By Brigitte L. Nacos
During last Sunday’s CNN debate between the eight Democratic
contenders for their party’s presidential nomination, Senator Clinton echoed
one of President Bush’s [and Vice President Cheney’s] favorite talking
points, as Paul Krugman points out, namely, that the U.S. is safer today than it was when the 9/11 terrorists
struck. “I believe we are safer than we were,” Hillary Clinton said. “We are
not yet safe enough, and I have proposed over the last year a number of
policies that I think we should be following.” This was in sharp contrast to John
Edward’s contention that the administration’s “war on terrorism” is more of
a bumper sticker and sound bite misused to pursue policies like the Iraq war that has actually increased the number of terrorists.
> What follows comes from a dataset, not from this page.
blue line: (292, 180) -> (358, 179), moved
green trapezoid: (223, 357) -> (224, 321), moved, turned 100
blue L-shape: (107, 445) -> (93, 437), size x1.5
As for the
administration officials, they claim that the evidence for a safer homeland is
the fact that there has not been another major international terrorism attack
in the close to 6 years since 9/11. However, there was no such attack in the 6 years
before 9/11 either.
Senator Schumer has said that “America's first responders have worked tirelessly over the last six years to make the nation's cities and towns safer." But the question is whether their efforts have received enough support from the administration and Congress.
In late 2005, when the 9/11 Commission released its final grades, predominantly Cs, Ds, and Fs--for the implementation of measures to prevent terrorism (and prepare for the case of another attack), Commission Chairman Thomas H. Kean warned: “Our leadership has been distracted in this country. Some of the failures are shocking.” According to Kean, a former Republican Governor of New Jersey, some failures were outright “scandalous,” for example the fact that “we still allocate scarce Homeland Security dollars on the basis of pork barrel spending and not on risk.” While security has been tightened in some areas, especially with respect to airports and aviation, this is a far cry from assuming that we are safer today than we were a few years ago.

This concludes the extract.